Metallica, formed in 1981 in Los Angeles by vocalist/guitarist James Hetfield and drummer Lars Ulrich, are one of the world’s leading heavy metal bands and are known for their power, complexity and influence.
Hetfield and Ulrich are currently joined by longtime lead guitarist Kirk Hammett, and bassist Robert Trujillo; though bassists Ron McGovney, Cliff Burton, and Jason Newsted, and lead guitarist Dave Mustaine are former members of the band whose roles in the band’s enormous success will never be forgotten. Their ten studio albums, plus many live and experimental releases make it a challenge to select just five songs that define their sound, but here is Guitar Exchange’s selection:
5) Enter Sandman (1991) “
Somethings wrong, shut the light, Heavy thoughts tonight, And they aren't of Snow White Dreams of war, dreams of liars, Dreams of dragon's fire, And of things that will bite…”
Enter Sandman was the breathtaking ‘nightmare’ lead single from Metallica, the band’s eponymous fifth album. Hetfield wrote the chilling lyrics to the classic tune that is sung at practically every one of Metallica’s gigs. The instantly recognizable melody grew from a guitar riff that Hammett wrote and is now legendary among fans. According to Ulrich, the song was "the foundation, the guide, to the whole record" even before it had lyrics. The mix of the spoken vocals and the way in which Hetfield creatively sings the song can make the hairs back on the back of your neck stand up. The anthem has been sung at football matches and numerous athletic competitions ever since and helped catapult Metallica to global fame.
4) Battery (1986)
The outstanding track that kicks off the album Master of Puppets opens with an amazing acoustic guitar riff before a powerful electric guitar takes over, as the song grows in intensity. Although many think of the song as an ode to ‘battery in the pit’, it is in fact a tribute to favourite music venue known as the Old Waldorf, located at 444 Battery Street, San Francisco. Battery is one of bassist Robert Trujillo's favourite songs and he played it at his audition with the band. Featuring great vocals from Hetfield, many regard it as the best opening track on any metal album.
3) Creeping Death (1984)
Creeping Death, another epic head-banging staple at live concerts, was inspired by the Bible’s book of Exodus and specifically the film The Ten Commandments. While members of Metallica watched a scene in which a plague kills Egyptians, Cliff Burton reportedly said "Argh – it's like creeping death!" The band liked the sound of those words and decided to write a song based on the idea. In fact Kirk Hammett had written what became the passionate and blistering guitar solo for the bridge section when he was just 16. When the track is played live Hetfield can be seen playing his Trusset Metal Explorer electric guitar.
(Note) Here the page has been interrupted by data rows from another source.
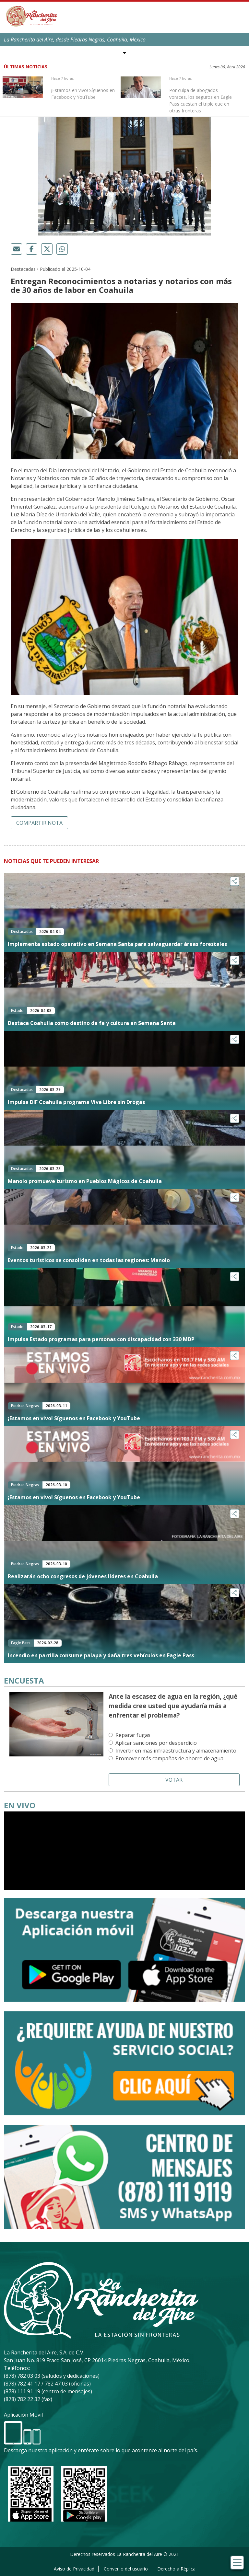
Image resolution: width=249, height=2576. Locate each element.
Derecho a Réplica (176, 2569)
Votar (174, 1779)
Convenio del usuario (126, 2569)
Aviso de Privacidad (74, 2569)
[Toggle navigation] (237, 2563)
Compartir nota (39, 822)
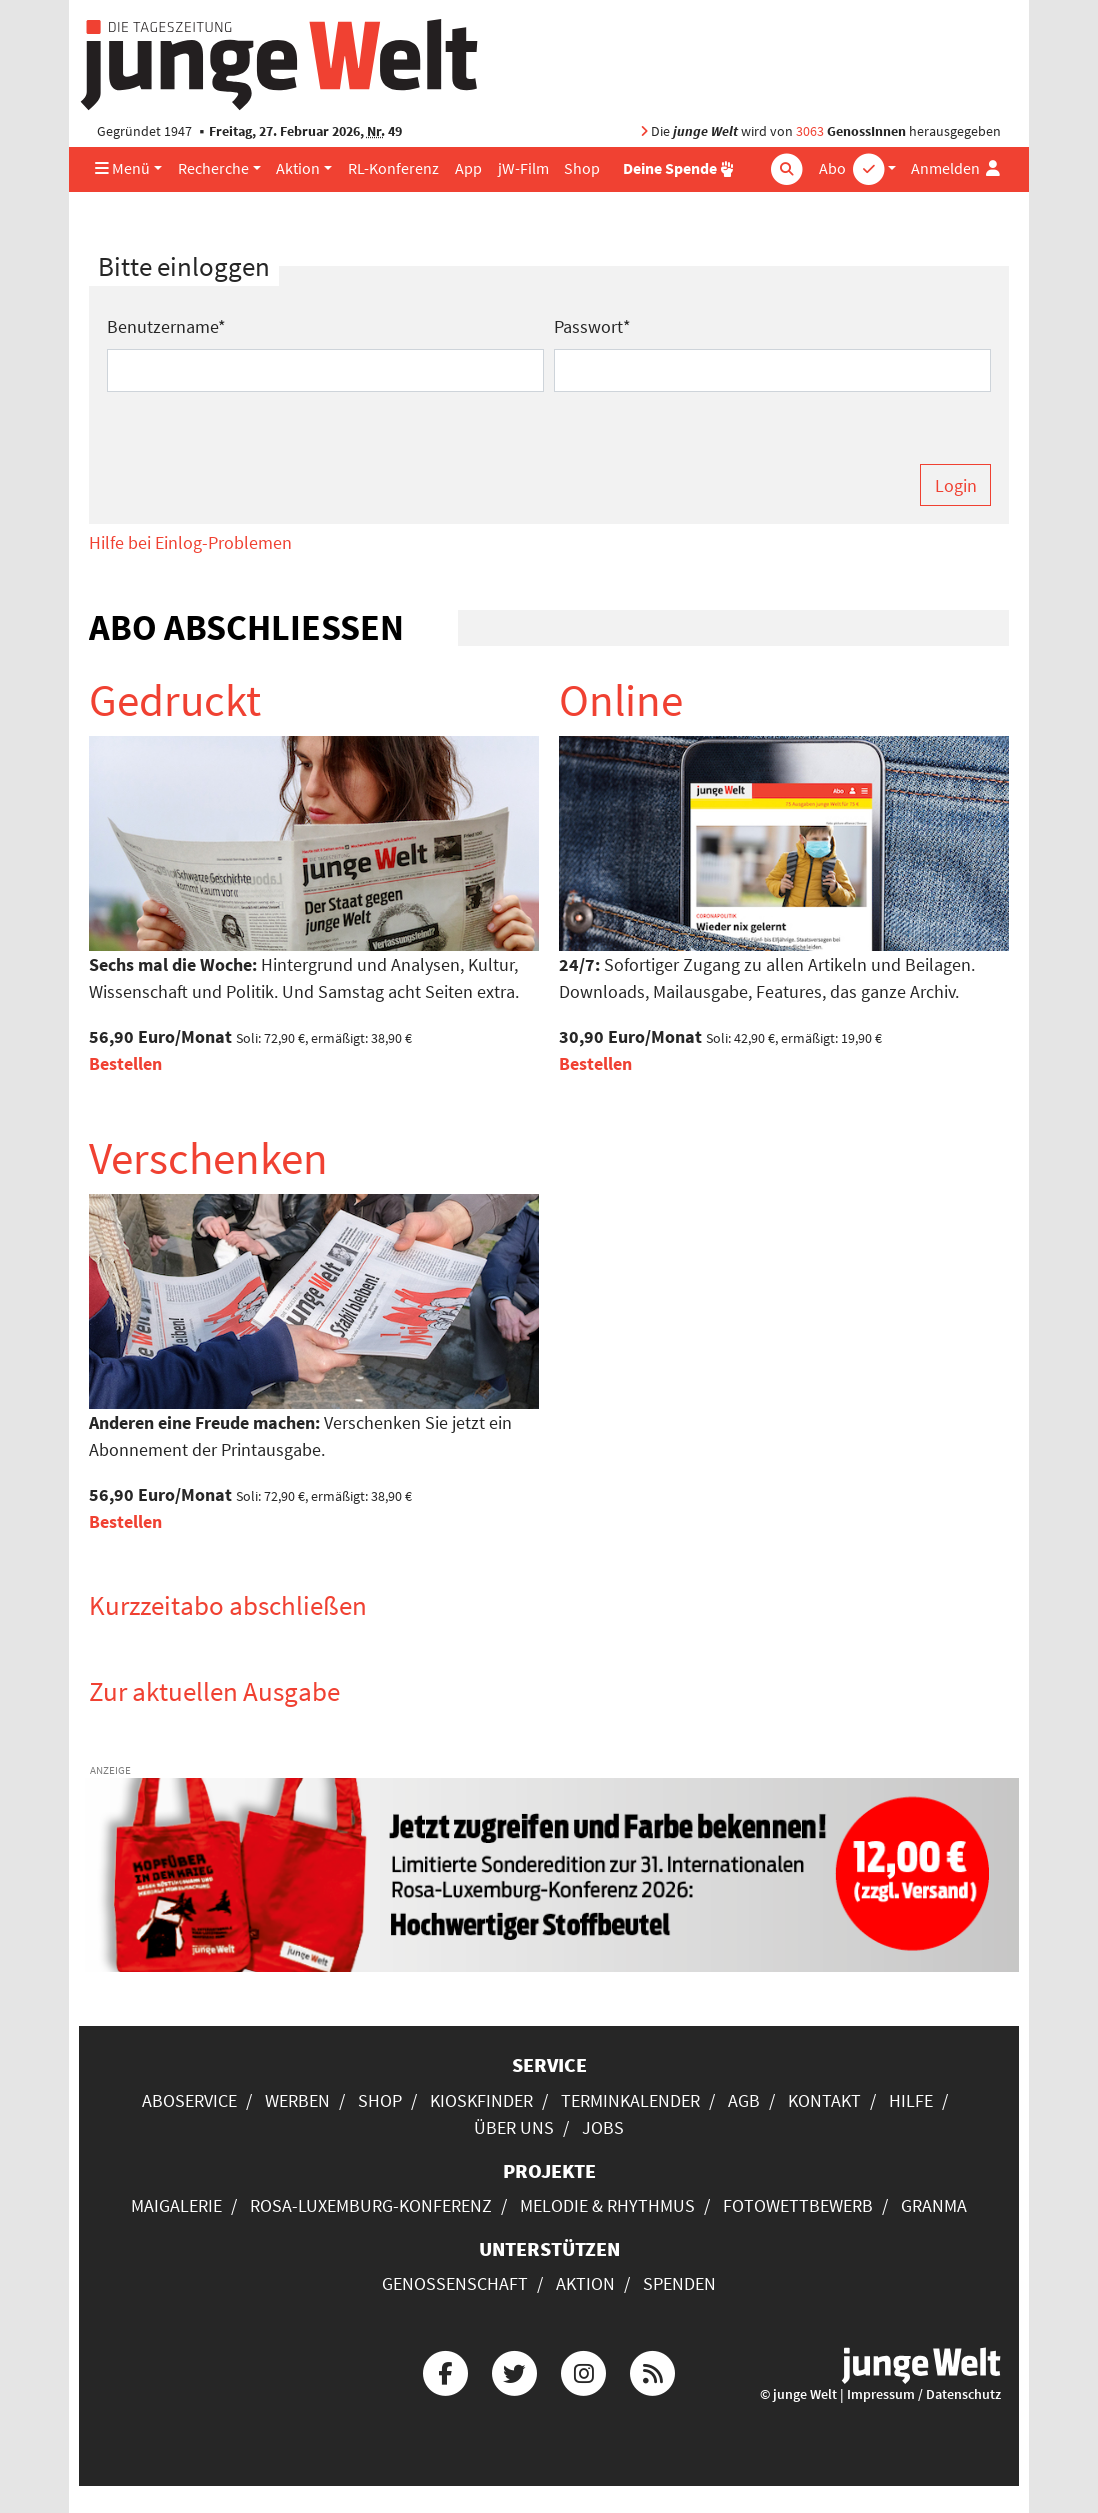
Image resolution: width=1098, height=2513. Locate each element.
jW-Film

The track was ranked at number one on Guitar World's 10 greatest Metallica songs of all time. In any case, any song where the band make the whole audience chant “Die” repeatedly, has got to be worth something...
2) Orion (1986)
The instrumental track Orion, similar to The Call of Ktulu, shows the depth and diversity of Metallica’s output. Featuring wonderful interplay between the two guitarists and a legendary bass line from Cliff Burton (just months before his death) helped demonstrate that despite being known for a cacophonic heavy sound and sheer raw power Metallica could also produce what might be described as beautiful songs. On one of the live versions of Orion, Hetfield can be seen brandishing his white signature ESP Snakebyte electric guitar.
1) Master of Puppets (1986)
“End of passion play, crumbling away, I’m your source of self-destruction, Veins that pump with fear, Sucking darkest clear, Leading on your death’s construction, Taste me, you will see, More is all you need… Come crawling faster, Obey your master, Your life burns faster, Obey your Master, Master, Master of puppets.”
This song, which was reportedly Cliff Burton’s favourite, "deals pretty much with drugs. How things get switched around, instead of you controlling what you're taking and doing, it's drugs controlling you,” explained Hetfield. The epic track opens with an impressive sixty second intro, with big riffs that “drop like a slaughterhouse sledgehammer,” according to one critic. Appropriately given the song’s subject matter, there is something trance-like about the instrumental section, which increasingly feels like it is gripping you, as the drums pound into your head, before giving way to a more gentle, and even ecstatic, section, which is followed by more frenetic playing. This clever and exciting song is the band’s most commonly played live, and is also ranked number one on a ‘100 Greatest Riffs poll’ conducted by Total Guitar magazine. The song is appropriately addictive, and quite rightly considered an absolute classic.